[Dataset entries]
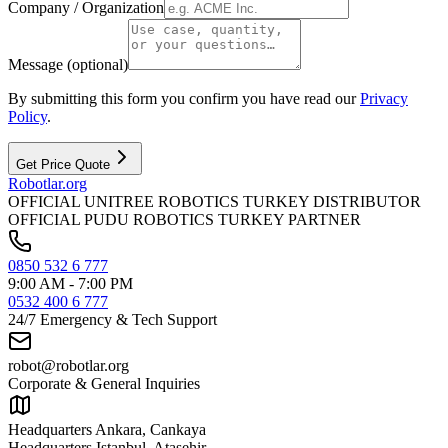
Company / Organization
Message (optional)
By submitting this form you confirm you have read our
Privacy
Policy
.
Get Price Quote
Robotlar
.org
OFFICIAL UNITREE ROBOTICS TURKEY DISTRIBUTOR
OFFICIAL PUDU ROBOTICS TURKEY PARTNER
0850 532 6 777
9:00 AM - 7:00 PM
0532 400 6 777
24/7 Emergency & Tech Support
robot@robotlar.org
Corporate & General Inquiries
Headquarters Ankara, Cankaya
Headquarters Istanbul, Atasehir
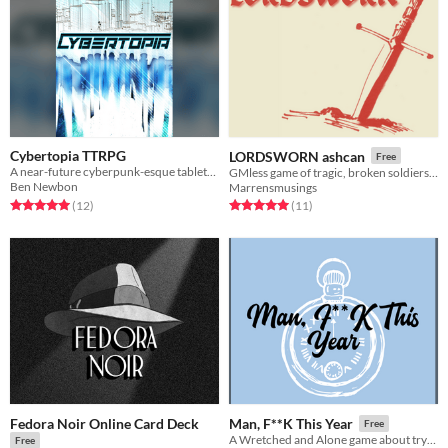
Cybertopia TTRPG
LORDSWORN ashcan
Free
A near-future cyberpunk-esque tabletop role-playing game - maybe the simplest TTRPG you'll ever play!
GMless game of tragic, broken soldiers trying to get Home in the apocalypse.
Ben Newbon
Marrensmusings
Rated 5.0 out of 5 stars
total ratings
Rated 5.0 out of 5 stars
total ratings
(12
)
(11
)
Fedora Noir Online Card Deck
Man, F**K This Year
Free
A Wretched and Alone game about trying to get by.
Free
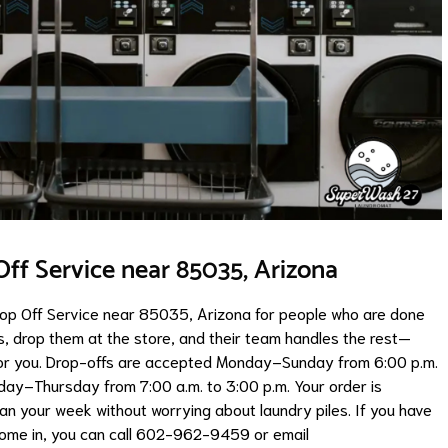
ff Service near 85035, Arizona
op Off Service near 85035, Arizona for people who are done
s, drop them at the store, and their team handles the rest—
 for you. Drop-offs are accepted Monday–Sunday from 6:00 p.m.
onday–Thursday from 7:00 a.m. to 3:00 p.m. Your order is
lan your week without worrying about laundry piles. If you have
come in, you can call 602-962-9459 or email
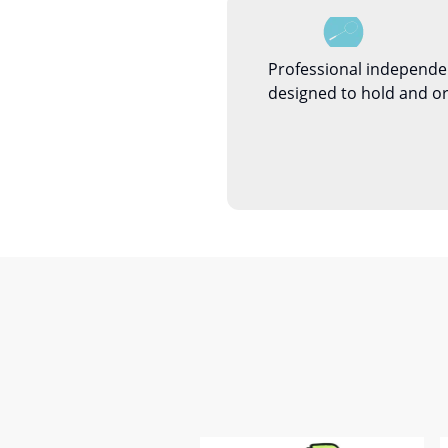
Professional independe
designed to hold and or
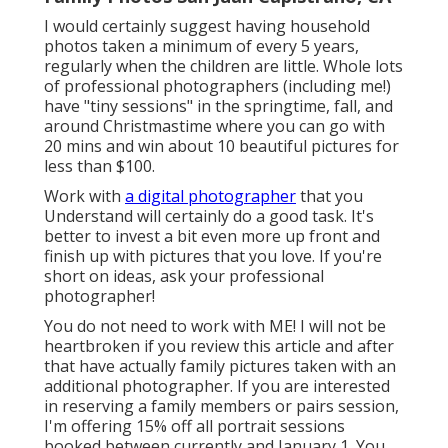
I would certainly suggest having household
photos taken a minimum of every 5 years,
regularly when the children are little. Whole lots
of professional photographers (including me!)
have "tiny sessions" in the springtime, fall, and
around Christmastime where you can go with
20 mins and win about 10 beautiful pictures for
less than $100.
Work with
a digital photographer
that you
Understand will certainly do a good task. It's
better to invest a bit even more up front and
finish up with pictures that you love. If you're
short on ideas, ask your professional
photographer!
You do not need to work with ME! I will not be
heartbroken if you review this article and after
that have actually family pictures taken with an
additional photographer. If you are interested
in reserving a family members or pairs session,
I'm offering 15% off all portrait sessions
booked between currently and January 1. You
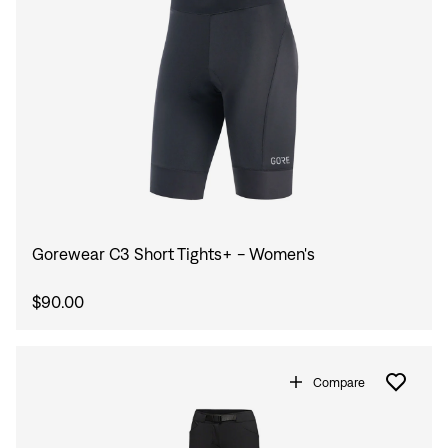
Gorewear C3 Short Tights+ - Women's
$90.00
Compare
==
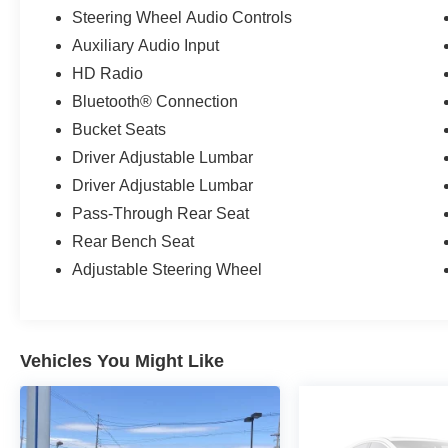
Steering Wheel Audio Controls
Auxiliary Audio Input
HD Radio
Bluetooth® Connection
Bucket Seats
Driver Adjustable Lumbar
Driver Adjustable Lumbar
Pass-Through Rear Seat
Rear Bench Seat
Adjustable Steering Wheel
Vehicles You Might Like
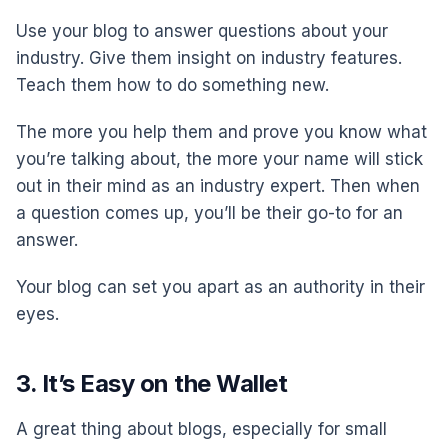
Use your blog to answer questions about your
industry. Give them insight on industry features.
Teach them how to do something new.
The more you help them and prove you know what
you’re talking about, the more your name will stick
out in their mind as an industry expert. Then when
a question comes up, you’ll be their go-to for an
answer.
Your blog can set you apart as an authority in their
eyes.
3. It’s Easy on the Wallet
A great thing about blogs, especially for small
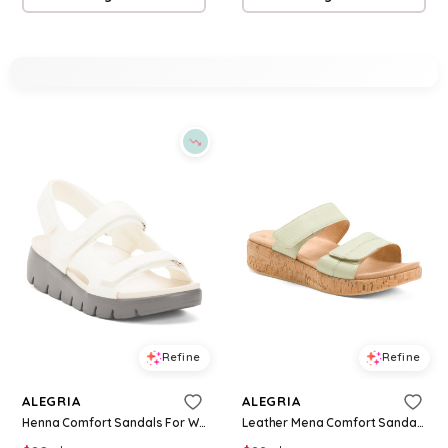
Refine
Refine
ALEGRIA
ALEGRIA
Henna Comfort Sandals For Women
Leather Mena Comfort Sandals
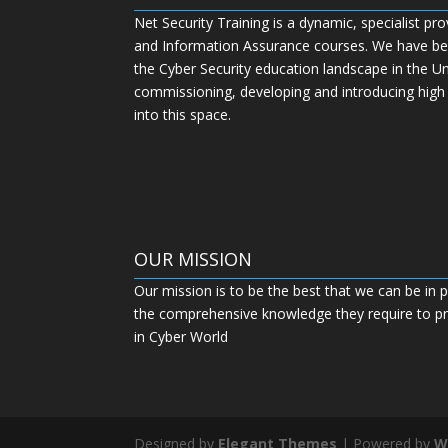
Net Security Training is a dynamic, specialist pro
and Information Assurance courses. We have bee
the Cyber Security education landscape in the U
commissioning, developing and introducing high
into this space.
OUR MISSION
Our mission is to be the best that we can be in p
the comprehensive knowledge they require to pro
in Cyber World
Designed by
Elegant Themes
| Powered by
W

#### TASK GOAL
If a line in the data contains the string "near", copy it.

#### WRITTEN RESPONSE
A near-future cyberpunk-esque tabletop role-playing game - maybe the simplest TTRPG you'll ever play!
ff Service near 85035, Arizona
op Off Service near 85035, Arizona for people who are done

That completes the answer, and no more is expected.